I don't categorize my posts (what few there are) anymore, but if I did this one would go under 'preservation' or 'history'. There are a few childhood favorite dishes that I shall never get to savor again because they were prepared by an older aunt, grandma, or other who is no longer with us... no real recipe was ever written or left behind, and although duplicated that original flavor is lost forever. One such dish that I've always loved is my Aunt LouAnn's spaghetti. This is a true cajun dish. Yes, I know it sounds like a bastardation of Italian food, but I personally feel that cajun food is the most bastardized cuisine in the USA so it's all good. Besides, a real cajun spaghetti sauce has more in common with a French espagnol than an Italian marinara. A web search of 'cajun spaghetti' yields only hits of typical spaghetti dishes with shrimp or sausage thrown in or maybe incorporates 'cajun seasoning' (which is exactly what anyway? like there was a ubiquitous 'latin seasoning' or 'oriental seasoning' that could be added to virtually anything and qualify it as a dish of that cuisine.) Enough of my boring ranting.
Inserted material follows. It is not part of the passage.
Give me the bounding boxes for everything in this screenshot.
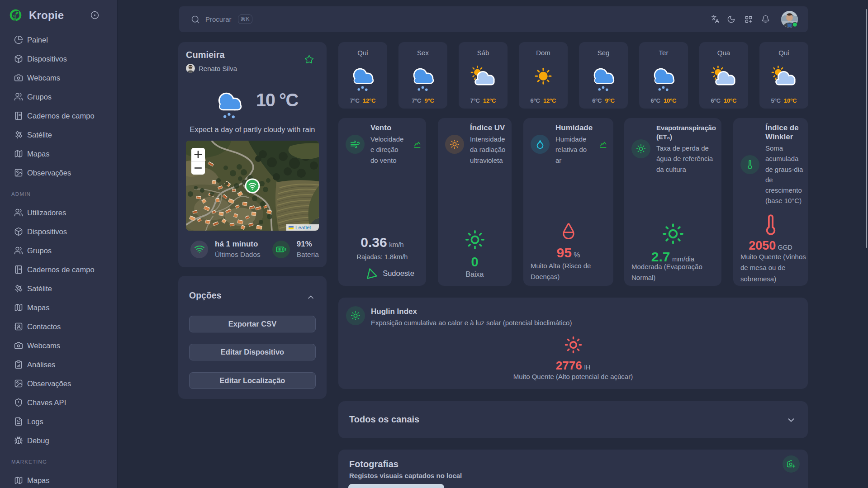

Lou-Ann's sauce in all of it's glorious rusticity
This version of spaghetti consists of slow-cooked medium spaghetti and a red sauce with ground beef, fresh pork sausage, and chicken wings. The sauce begins with a dark roux*. For a large batch, melt 1 cup of lard and stir in 7/8 cups of flour. Stir consistently over medium low heat.
*Traditional rouxs are generally tighter and are more of a 1:1 ratio, but most dark rouxs used in cajun cuisine are thinner. You should be able to stir it quite easily throughout all of it's stages. True, there is excess oil (or lard), but that just helps with cooking the vegetables once added. Dark roux is used for flavor even moreso than for it's hindered thickening power. While on the subject, true gumbo is a very thin liquid... not the overly thickened goop served in most tourist traps. Does it make sense that a traditional dish from an area as hot as south Louisiana would be so disturbingly viscous?
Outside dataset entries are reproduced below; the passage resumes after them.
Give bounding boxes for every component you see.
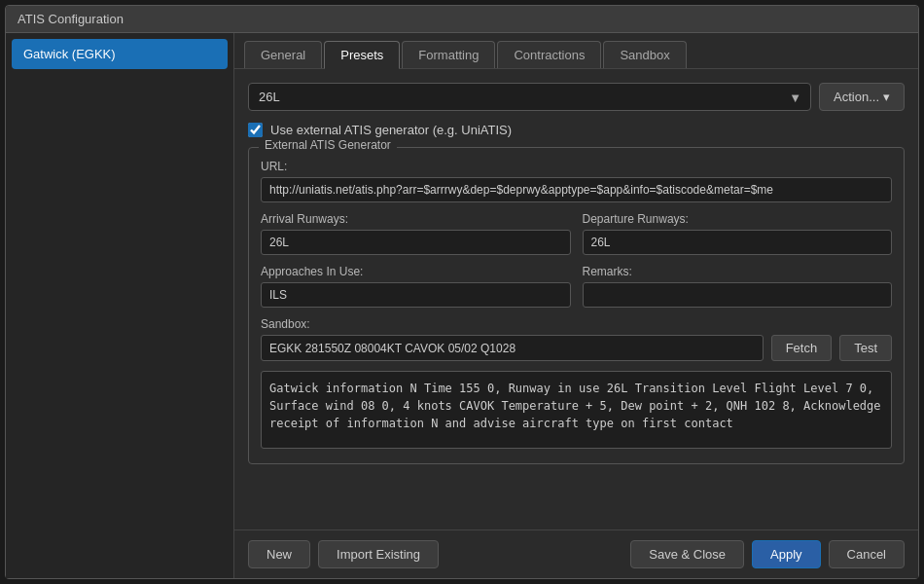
sandbox-row: Fetch Test [261,335,892,361]
title-bar: ATIS Configuration [6,6,918,33]
group-legend: External ATIS Generator [259,138,397,152]
arrival-col: Arrival Runways: [261,212,571,265]
approaches-input[interactable] [261,282,571,308]
bottom-left-buttons: New Import Existing [248,540,439,568]
sandbox-input[interactable] [261,335,764,361]
approaches-remarks-row: Approaches In Use: Remarks: [261,265,892,317]
use-external-checkbox[interactable] [248,123,263,137]
preset-select-wrapper: 26L ▼ [248,83,811,111]
tabs: General Presets Formatting Contractions … [234,33,918,69]
tab-presets[interactable]: Presets [324,41,400,69]
save-close-button[interactable]: Save & Close [630,540,744,568]
use-external-label: Use external ATIS generator (e.g. UniATI… [270,123,512,137]
url-input[interactable] [261,177,892,202]
action-chevron-icon: ▾ [883,90,890,104]
test-button[interactable]: Test [839,335,892,361]
arrival-runways-input[interactable] [261,230,571,255]
fetch-button[interactable]: Fetch [771,335,833,361]
sidebar-item-label: Gatwick (EGKK) [23,47,116,61]
import-existing-button[interactable]: Import Existing [318,540,439,568]
url-label: URL: [261,160,892,173]
preset-row: 26L ▼ Action... ▾ [248,83,905,111]
tab-general[interactable]: General [244,41,322,68]
use-external-row: Use external ATIS generator (e.g. UniATI… [248,123,905,137]
preset-select[interactable]: 26L [248,83,811,111]
output-textarea[interactable] [261,371,892,449]
sandbox-label: Sandbox: [261,317,892,331]
sidebar-item-gatwick[interactable]: Gatwick (EGKK) [12,39,228,69]
remarks-input[interactable] [583,282,893,308]
remarks-label: Remarks: [583,265,893,278]
bottom-bar: New Import Existing Save & Close Apply C… [234,529,918,578]
bottom-right-buttons: Save & Close Apply Cancel [630,540,905,568]
new-button[interactable]: New [248,540,310,568]
approaches-label: Approaches In Use: [261,265,571,278]
departure-runways-input[interactable] [583,230,893,255]
window-title: ATIS Configuration [18,12,124,26]
arrival-runways-label: Arrival Runways: [261,212,571,226]
tab-formatting[interactable]: Formatting [402,41,495,68]
cancel-button[interactable]: Cancel [829,540,905,568]
departure-runways-label: Departure Runways: [583,212,893,226]
main-content: Gatwick (EGKK) General Presets Formattin… [6,33,918,578]
tab-contractions[interactable]: Contractions [497,41,601,68]
tab-content-presets: 26L ▼ Action... ▾ Use external ATIS gene… [234,69,918,529]
tab-sandbox[interactable]: Sandbox [603,41,686,68]
sidebar: Gatwick (EGKK) [6,33,234,578]
runways-row: Arrival Runways: Departure Runways: [261,212,892,265]
departure-col: Departure Runways: [583,212,893,265]
action-button[interactable]: Action... ▾ [819,83,905,111]
remarks-col: Remarks: [583,265,893,317]
approaches-col: Approaches In Use: [261,265,571,317]
external-generator-group: External ATIS Generator URL: Arrival Run… [248,147,905,464]
content-area: General Presets Formatting Contractions … [234,33,918,578]
apply-button[interactable]: Apply [752,540,821,568]
atis-configuration-window: ATIS Configuration Gatwick (EGKK) Genera… [5,5,919,579]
I took this picture in the blinding midday sun, so get it a good shade browner than this shot actually reveals.
The 3 meat components: 3.5# ground chuck, 2.25# fresh green onion sausage*, and 2.5# chicken wings (she uses only drummettes, but I got to throw the back wings in) are all cooked ahead of time. The beef cooked and crumbled stovetop with salt only then drained. The sausage stovetop slowly and covered then sliced. The wings seasoned with salt, red and white pepper then slow roasted until done.
*I've never really had a sausage anywhere else but south LA that had this particular sausage. It's typically referred to as 'butcher sausage,' but any green onion variety fresh sausage can substitute. Don't use Italian or other regionally flavored sausages.
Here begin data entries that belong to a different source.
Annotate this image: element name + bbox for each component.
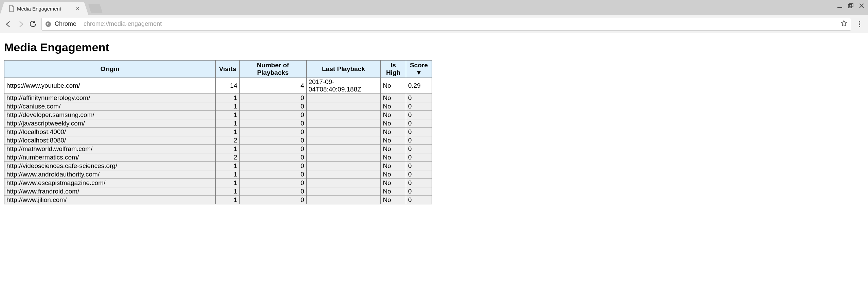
cell-last-playback [306, 128, 381, 136]
table-row: http://videosciences.cafe-sciences.org/1… [4, 162, 432, 170]
cell-origin: http://videosciences.cafe-sciences.org/ [4, 162, 216, 170]
cell-last-playback [306, 153, 381, 162]
cell-score: 0 [406, 119, 432, 128]
cell-visits: 1 [216, 94, 239, 102]
cell-is-high: No [381, 78, 406, 94]
cell-last-playback [306, 111, 381, 119]
cell-origin: https://www.youtube.com/ [4, 78, 216, 94]
page-content: Media Engagement Origin Visits Number of… [0, 33, 868, 208]
cell-score: 0 [406, 162, 432, 170]
cell-playbacks: 0 [239, 136, 306, 145]
cell-is-high: No [381, 170, 406, 179]
cell-score: 0 [406, 102, 432, 111]
close-tab-icon[interactable]: × [76, 5, 79, 12]
cell-is-high: No [381, 162, 406, 170]
cell-origin: http://www.frandroid.com/ [4, 187, 216, 196]
minimize-icon[interactable] [837, 3, 843, 9]
cell-score: 0 [406, 136, 432, 145]
maximize-icon[interactable] [848, 3, 854, 9]
cell-playbacks: 0 [239, 162, 306, 170]
table-row: http://www.jilion.com/10No0 [4, 196, 432, 204]
cell-last-playback [306, 94, 381, 102]
back-button[interactable] [5, 20, 12, 28]
address-bar[interactable]: Chrome chrome://media-engagement [41, 18, 851, 31]
cell-visits: 1 [216, 111, 239, 119]
table-row: http://affinitynumerology.com/10No0 [4, 94, 432, 102]
tab-title: Media Engagement [17, 6, 74, 12]
cell-playbacks: 0 [239, 170, 306, 179]
url-scheme-label: Chrome [55, 20, 80, 28]
close-window-icon[interactable] [858, 3, 865, 9]
cell-visits: 14 [216, 78, 239, 94]
cell-origin: http://affinitynumerology.com/ [4, 94, 216, 102]
cell-playbacks: 0 [239, 196, 306, 204]
cell-origin: http://developer.samsung.com/ [4, 111, 216, 119]
reload-button[interactable] [29, 20, 37, 28]
cell-last-playback [306, 179, 381, 187]
kebab-dot [859, 21, 860, 22]
page-title: Media Engagement [4, 41, 864, 54]
cell-is-high: No [381, 119, 406, 128]
cell-score: 0 [406, 179, 432, 187]
browser-toolbar: Chrome chrome://media-engagement [0, 15, 868, 33]
cell-last-playback [306, 145, 381, 153]
table-row: https://www.youtube.com/1442017-09-04T08… [4, 78, 432, 94]
col-playbacks[interactable]: Number of Playbacks [239, 61, 306, 78]
cell-last-playback [306, 136, 381, 145]
svg-rect-2 [850, 3, 853, 7]
browser-tab[interactable]: Media Engagement × [5, 2, 84, 15]
cell-score: 0.29 [406, 78, 432, 94]
table-row: http://localhost:4000/10No0 [4, 128, 432, 136]
cell-origin: http://numbermatics.com/ [4, 153, 216, 162]
cell-score: 0 [406, 145, 432, 153]
col-origin[interactable]: Origin [4, 61, 216, 78]
cell-score: 0 [406, 111, 432, 119]
cell-visits: 1 [216, 128, 239, 136]
cell-origin: http://localhost:8080/ [4, 136, 216, 145]
cell-visits: 1 [216, 102, 239, 111]
col-visits[interactable]: Visits [216, 61, 239, 78]
table-row: http://mathworld.wolfram.com/10No0 [4, 145, 432, 153]
cell-last-playback [306, 102, 381, 111]
cell-playbacks: 0 [239, 111, 306, 119]
forward-button[interactable] [17, 20, 24, 28]
cell-last-playback [306, 187, 381, 196]
browser-menu-button[interactable] [856, 21, 863, 27]
url-text: chrome://media-engagement [84, 20, 837, 28]
cell-visits: 1 [216, 196, 239, 204]
cell-origin: http://www.jilion.com/ [4, 196, 216, 204]
cell-playbacks: 0 [239, 119, 306, 128]
cell-score: 0 [406, 128, 432, 136]
cell-origin: http://localhost:4000/ [4, 128, 216, 136]
cell-is-high: No [381, 111, 406, 119]
table-row: http://localhost:8080/20No0 [4, 136, 432, 145]
table-row: http://numbermatics.com/20No0 [4, 153, 432, 162]
table-row: http://caniuse.com/10No0 [4, 102, 432, 111]
chrome-icon [45, 21, 51, 27]
new-tab-button[interactable] [88, 4, 103, 13]
col-score[interactable]: Score ▼ [406, 61, 432, 78]
bookmark-star-icon[interactable] [840, 20, 847, 28]
cell-visits: 1 [216, 170, 239, 179]
col-is-high[interactable]: Is High [381, 61, 406, 78]
cell-playbacks: 0 [239, 102, 306, 111]
cell-score: 0 [406, 170, 432, 179]
table-header-row: Origin Visits Number of Playbacks Last P… [4, 61, 432, 78]
cell-last-playback [306, 196, 381, 204]
cell-last-playback: 2017-09-04T08:40:09.188Z [306, 78, 381, 94]
svg-point-7 [48, 23, 49, 24]
table-row: http://www.frandroid.com/10No0 [4, 187, 432, 196]
cell-is-high: No [381, 196, 406, 204]
cell-playbacks: 4 [239, 78, 306, 94]
tab-strip: Media Engagement × [0, 0, 868, 15]
cell-playbacks: 0 [239, 128, 306, 136]
cell-visits: 2 [216, 153, 239, 162]
cell-score: 0 [406, 94, 432, 102]
col-last-playback[interactable]: Last Playback [306, 61, 381, 78]
kebab-dot [859, 23, 860, 25]
cell-is-high: No [381, 94, 406, 102]
cell-last-playback [306, 162, 381, 170]
browser-chrome: Media Engagement × [0, 0, 868, 33]
engagement-table: Origin Visits Number of Playbacks Last P… [4, 60, 432, 204]
cell-last-playback [306, 119, 381, 128]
The holy trinity: There's dark roux... the next step must be the Holy Trinity (onion, green bell pepper, celery, and garlic). Yeah, I know that's 4 ingredients and a trinity is 3. 'Trinity' alone is the first 3 ingredients. 'Holy Trinity' is when you add the garlic. I didn't add it up, that's just what they call it. Dice 1 medium yellow onion, 1 green bell pepper, 3 ribs of celery. Slice about 12 cloves of garlic.
Back to the cooking... once the roux is the color above, add in the holy trinity and cook and stir until it's cooked through translucent. Add in the ground beef and sliced sausage and cook and stir until it is hot. Add 6 each 15oz cans of plain tomato sauce (that's 11 1/4 cups). Add in about 2 1/2 cups of water also. For this I used water to deglaze my chicken and sausage pans after cooking.
Season with white and red pepper. Let simmer slowly about an hour. Add chicken wings and cook another 15 to 20 minutes. Serve over slow-cooked spaghetti. Devilled eggs on the side.
I've realized after writing this that I've posted this subject before (brain fart). Actually interesting that I originally debated its post-worthiness, and here I am posting it twice. Anyway, the recipe is much more exact this time... although still with a certain vagueness.